How good is the offshore gas prospect? To say the least, references may be made, for example, to one presentation at the SEAPEX Conference in Singapore in 2019 by a group of geoscientists from an oil company working in Bangladesh. The presentation, based on the 2D and 3D seismic surveys in Bangladesh offshore block SS 11, pointed out that this block, located 60km northwest of the multi-TCF Shwe gas project (offshore discovery in Myanmar) occupies the same play (meaning gas accumulation pattern) fairway trend and has genetically similar play types and drillable structures.

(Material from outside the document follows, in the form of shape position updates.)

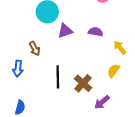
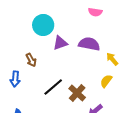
purple semicircle: (96, 32) -> (89, 44), size x1.5
black line: (58, 77) -> (53, 87), turned 50

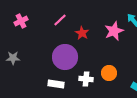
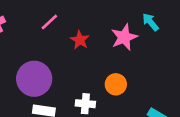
purple circle: (65, 57) -> (34, 79), moved
orange circle: (109, 73) -> (116, 84), moved

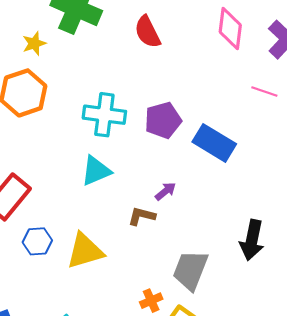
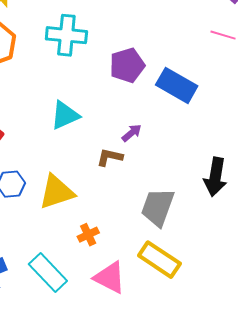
cyan cross: (104, 115) -> (66, 35), moved
orange cross: (151, 301) -> (88, 235), moved

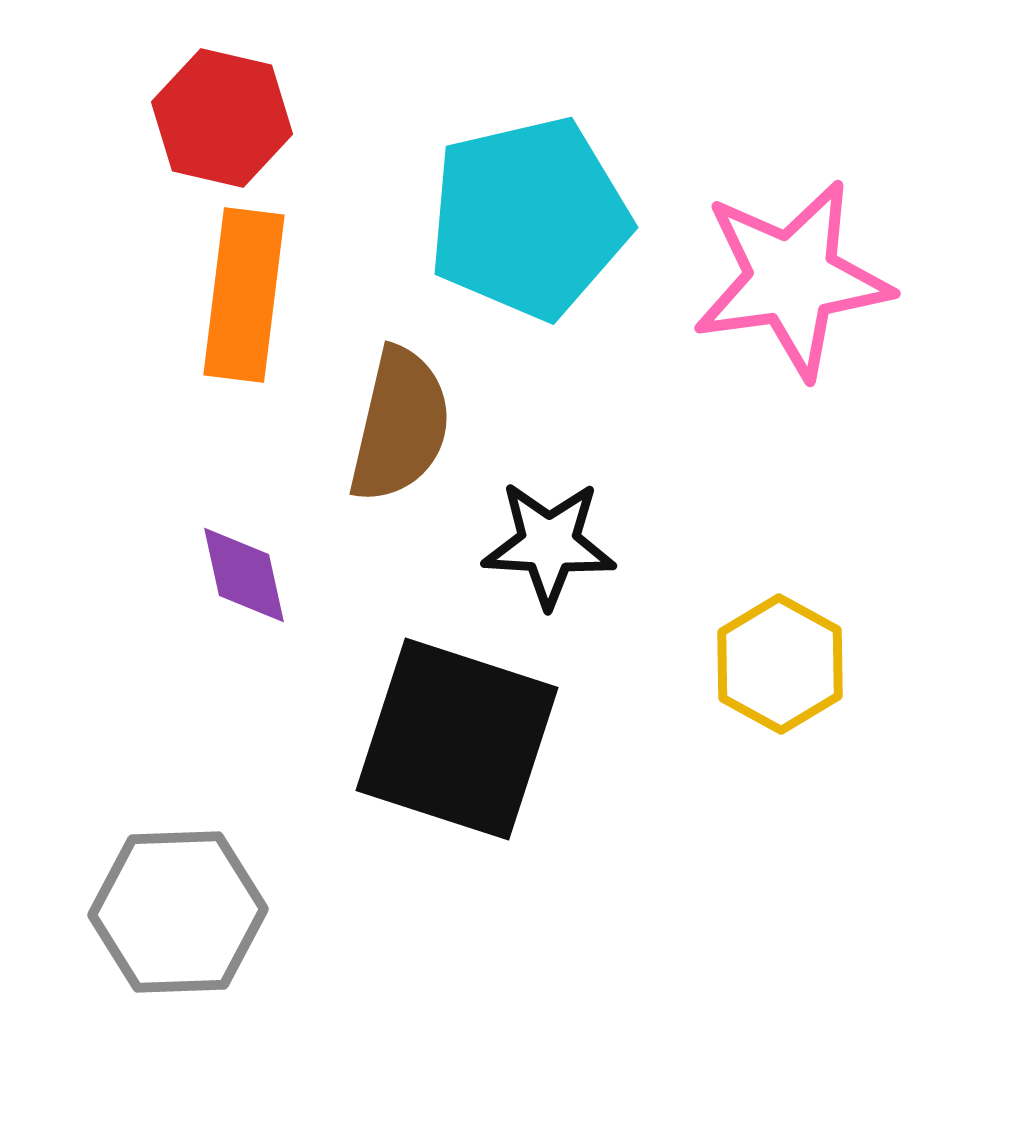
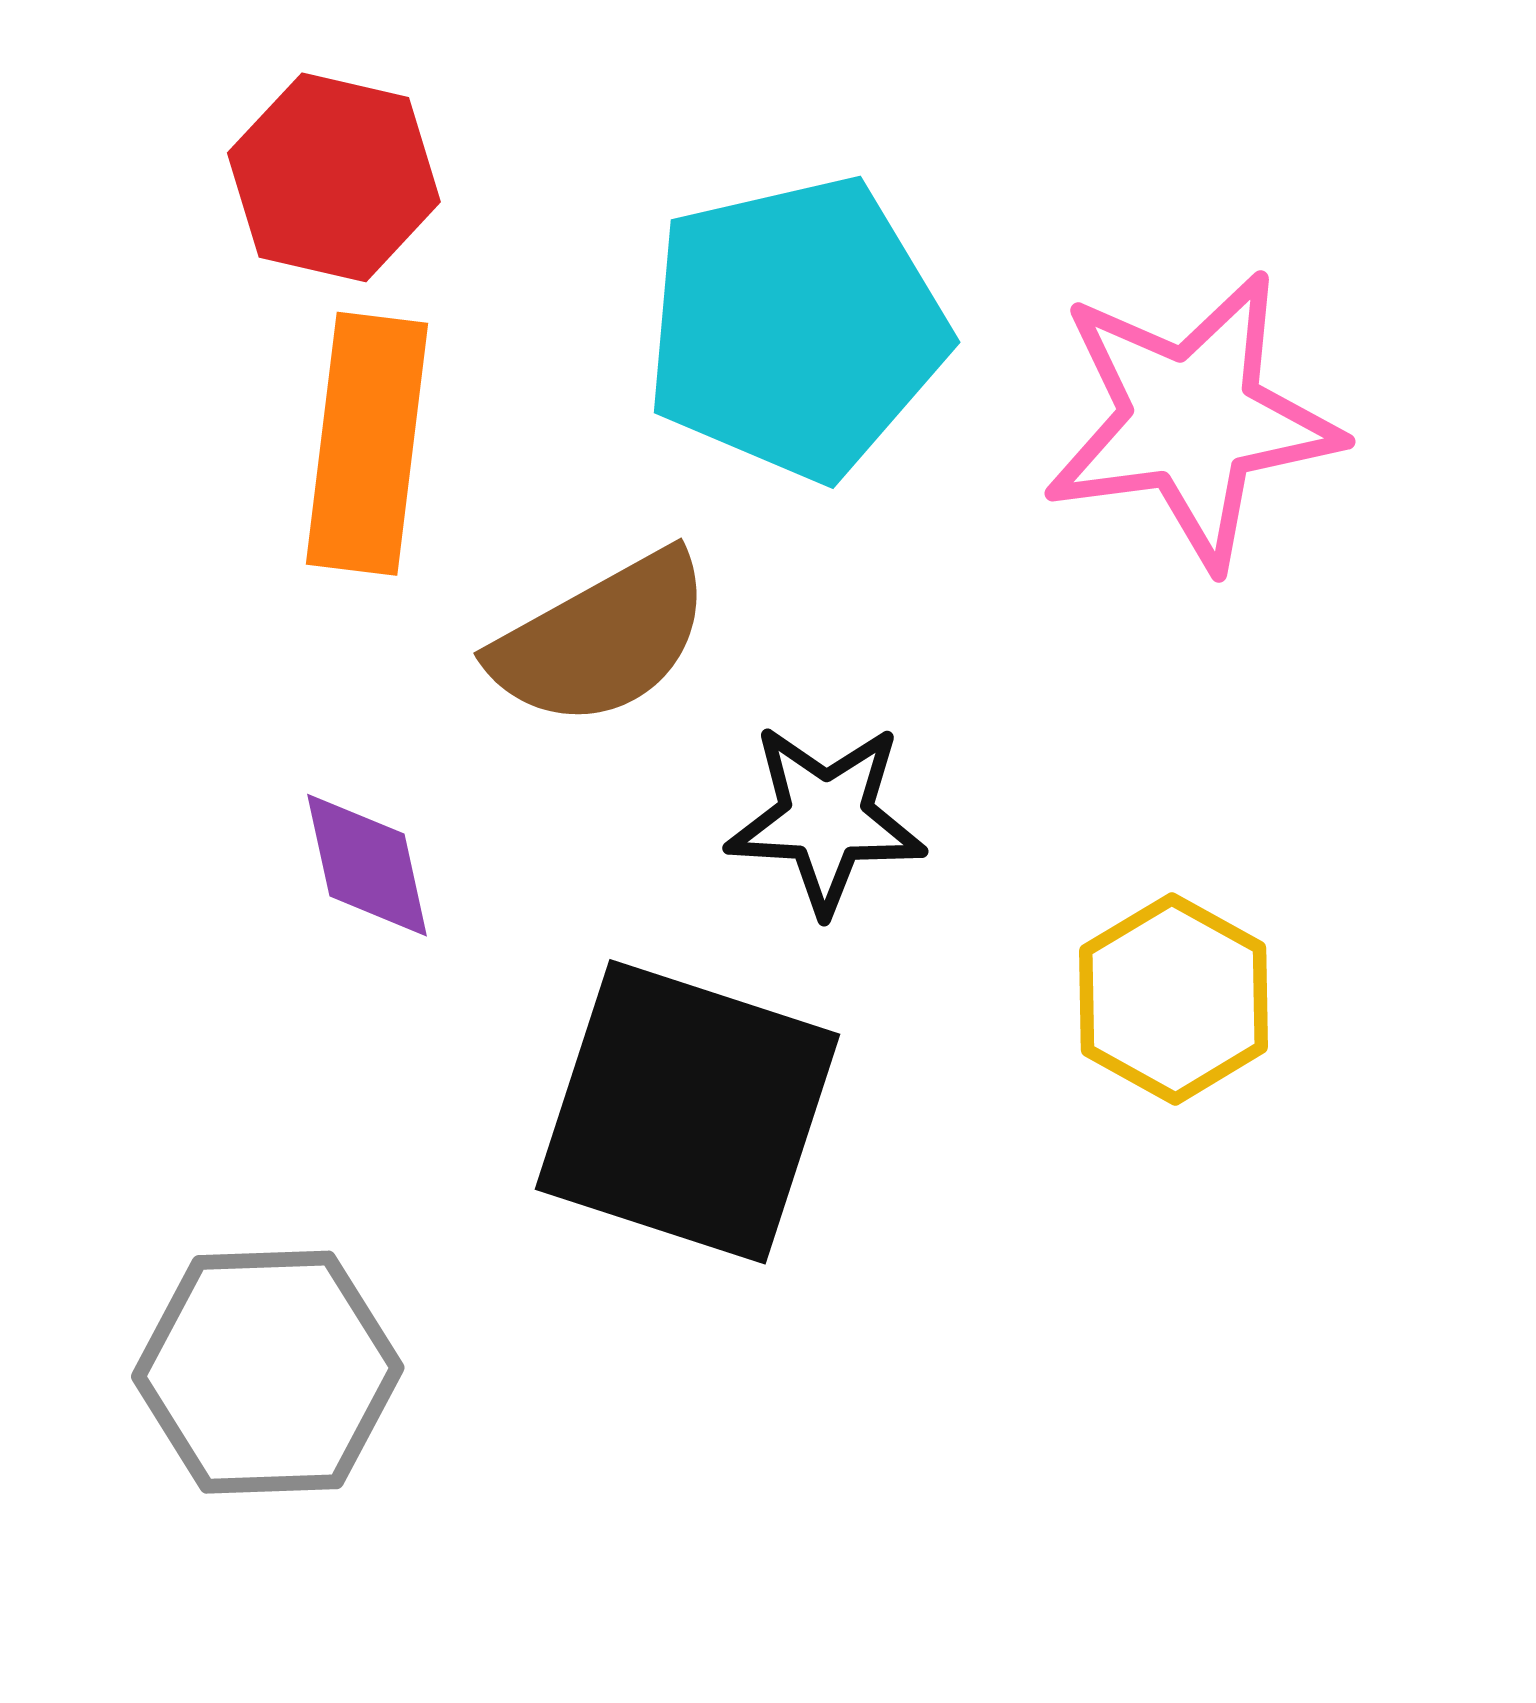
brown semicircle: (400, 425) -> (602, 639), turned 48

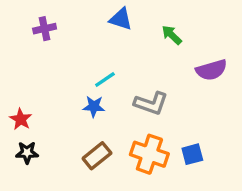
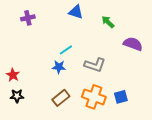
purple semicircle: (211, 70) -> (133, 44), turned -144

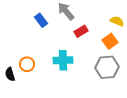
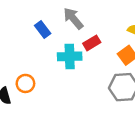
cyan cross: (63, 60) -> (70, 56), moved

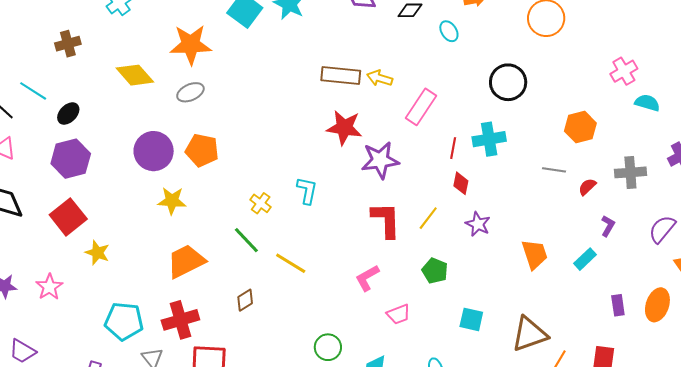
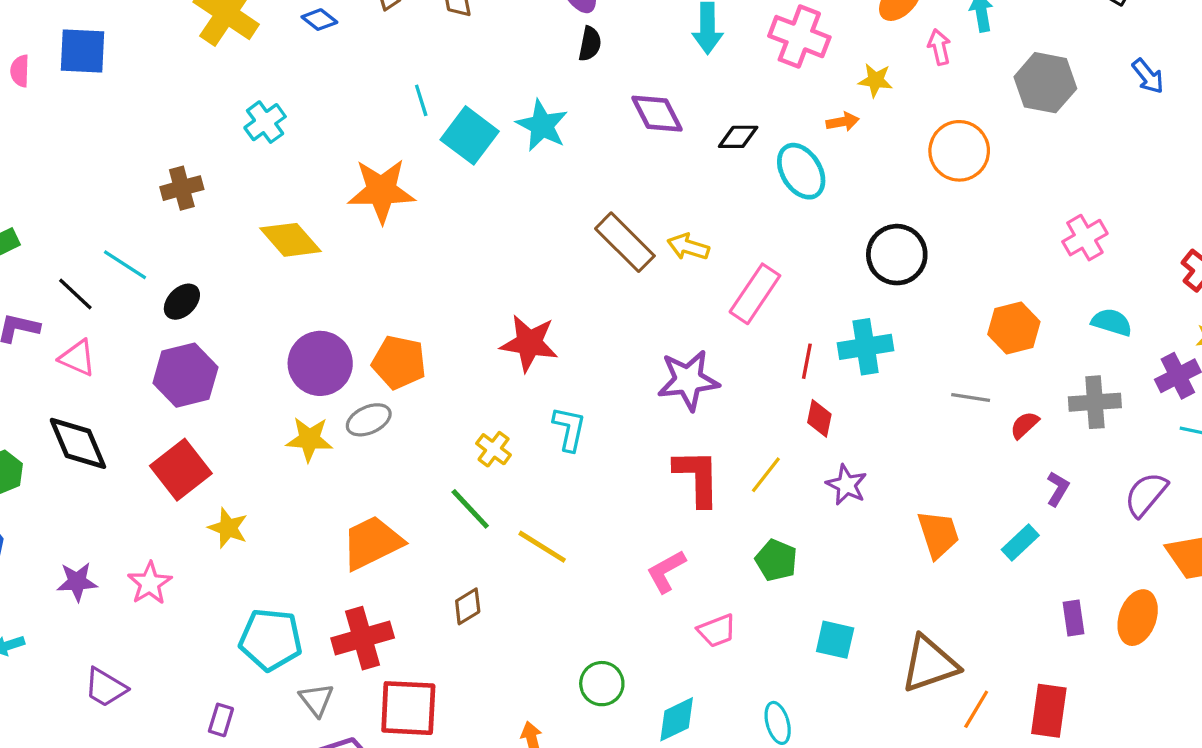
cyan ellipse: (449, 31) -> (801, 171), size x1.6
brown rectangle: (341, 75) -> (625, 242), turned 39
gray ellipse: (190, 92) -> (369, 420), moved
cyan semicircle: (647, 103) -> (1112, 322), moved
red star: (344, 128) -> (529, 343), moved
yellow star: (172, 201) -> (309, 439), moved

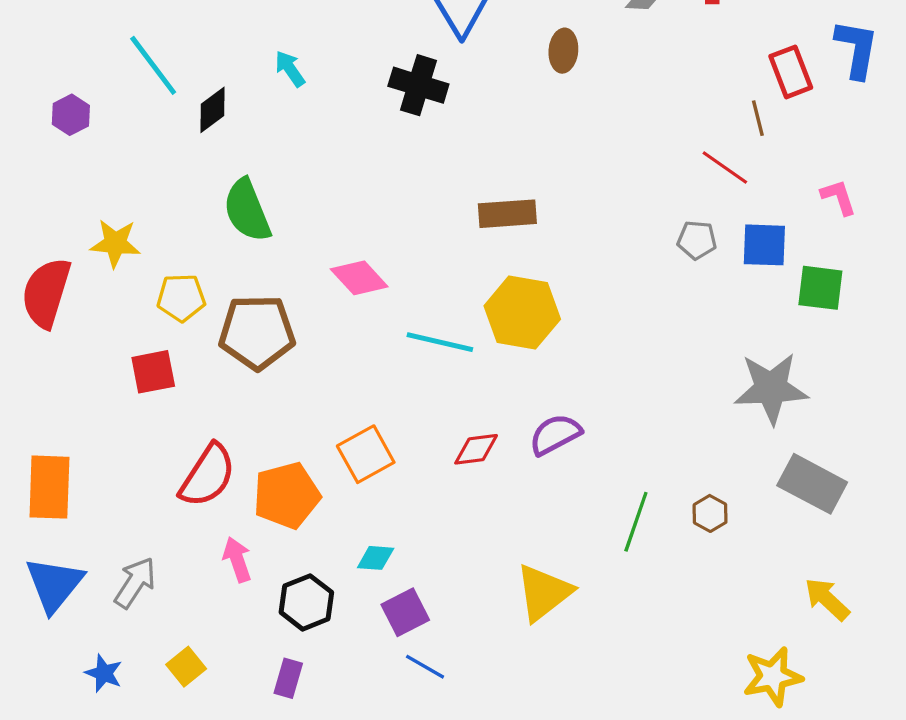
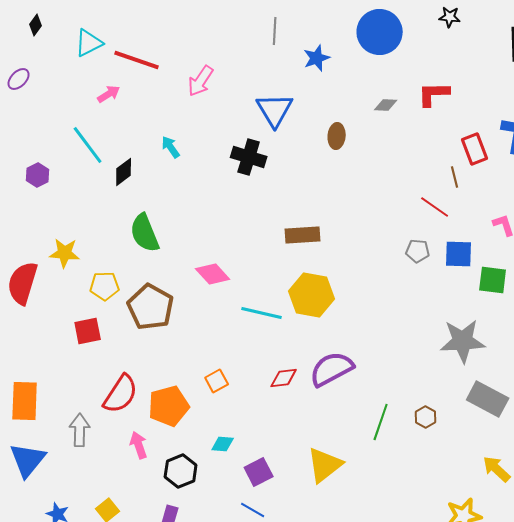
brown pentagon: (257, 332) -> (151, 307), turned 30
purple semicircle: (555, 434) -> (332, 369), size x1.4
orange square: (366, 454) -> (217, 381), size x0.7
gray arrow: (135, 583) -> (80, 430), moved, turned -32
purple square: (405, 612) -> (259, 472), moved

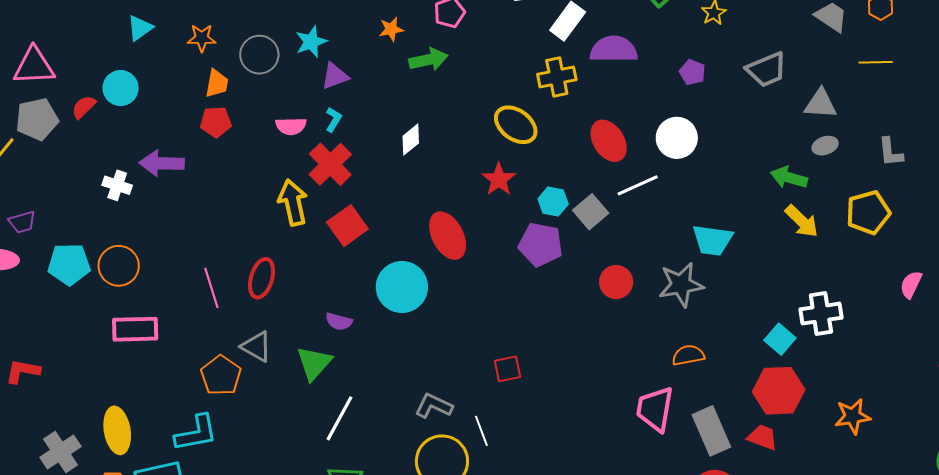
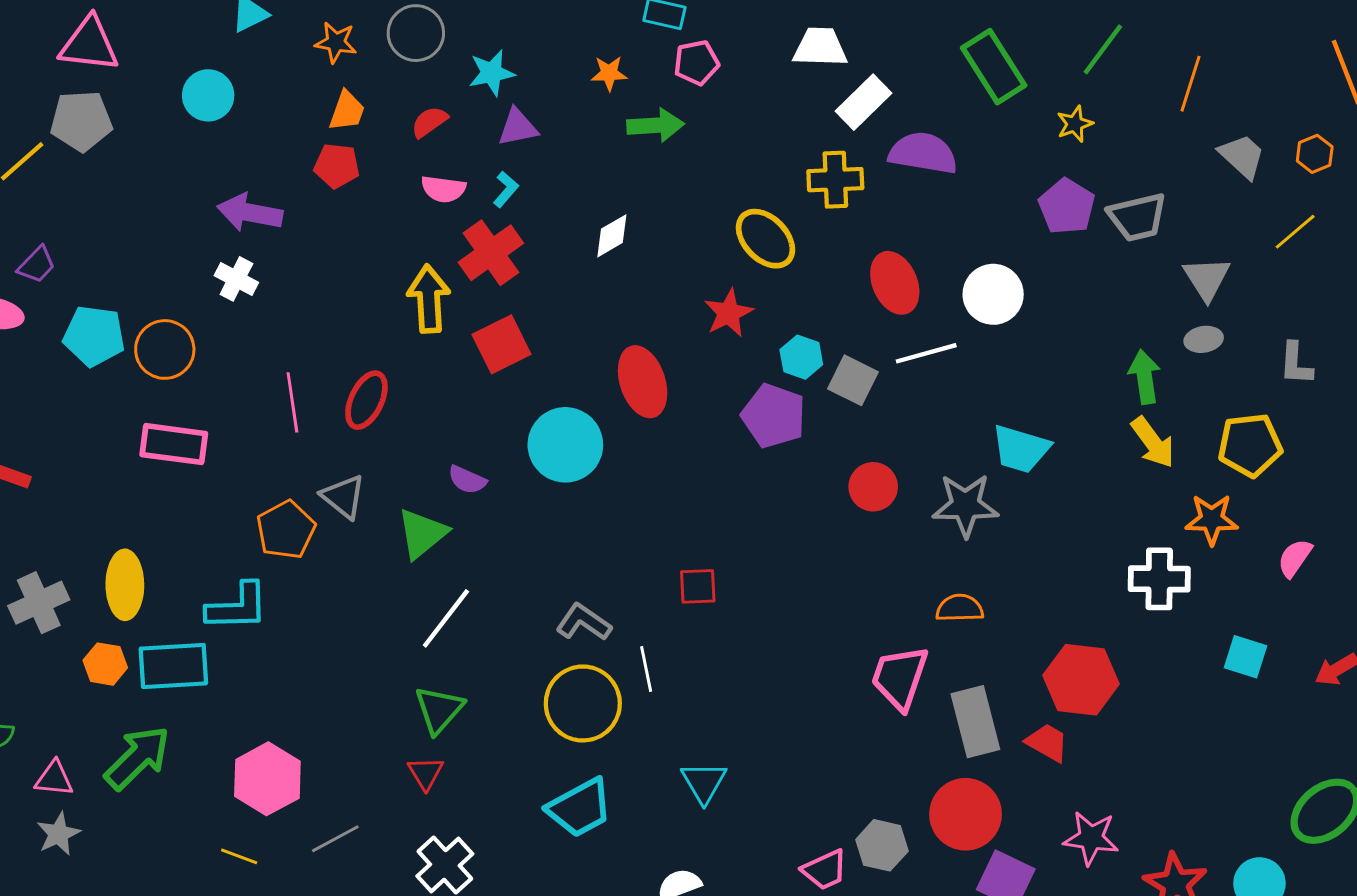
gray circle: (259, 55) -> (416, 33), moved
yellow line: (876, 62) -> (1295, 232), turned -48
purple pentagon: (692, 72) -> (1067, 206), moved, size x1.5
gray triangle: (821, 104) -> (1207, 279), turned 45
red semicircle: (84, 107) -> (429, 122), moved
green arrow: (789, 178) -> (1145, 377), turned 57
white cross: (117, 185) -> (236, 279), moved
gray square: (591, 212) -> (853, 380), turned -32
purple trapezoid: (22, 222) -> (37, 265), turned -40
cyan square: (780, 339) -> (1246, 657), moved, turned -32
orange star: (853, 416) -> (1212, 519), moved

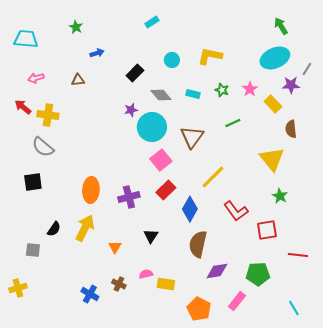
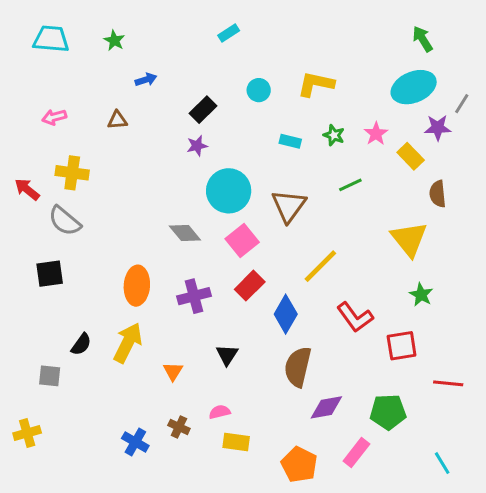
cyan trapezoid: (26, 39) -> (51, 39), moved
gray diamond: (161, 95) -> (185, 233), moved
red arrow: (23, 107) -> (27, 189), moved
purple star: (131, 110) -> (197, 146), moved
yellow rectangle: (166, 284) -> (236, 442), moved

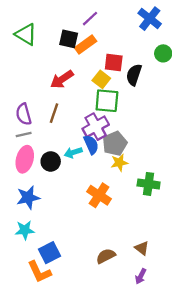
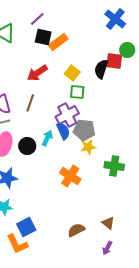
purple line: (90, 19) -> (37, 19), moved
red square: (114, 62) -> (114, 61), moved
green square: (107, 101) -> (77, 92), size x0.7
gray pentagon: (115, 143) -> (84, 130), turned 30
cyan arrow: (73, 152) -> (47, 138), turned 133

It is clear from the discussion above that all the studies done jointly or singularly by international and national agencies on the undiscovered gas repositories are in agreement that Bangladesh still has a significant amount of undiscovered gas under the ground. The notion that the country has exhausted its gas resources has no scientific basis. Bangladesh still has high hopes of coming out of the present energy crisis by engaging in extensive exploration to find the yet to find gas resources. In this case, science should dictate the course of action rather than politics.

Dr Badrul Imam is an honorary professor at the Department of Geology of Dhaka University.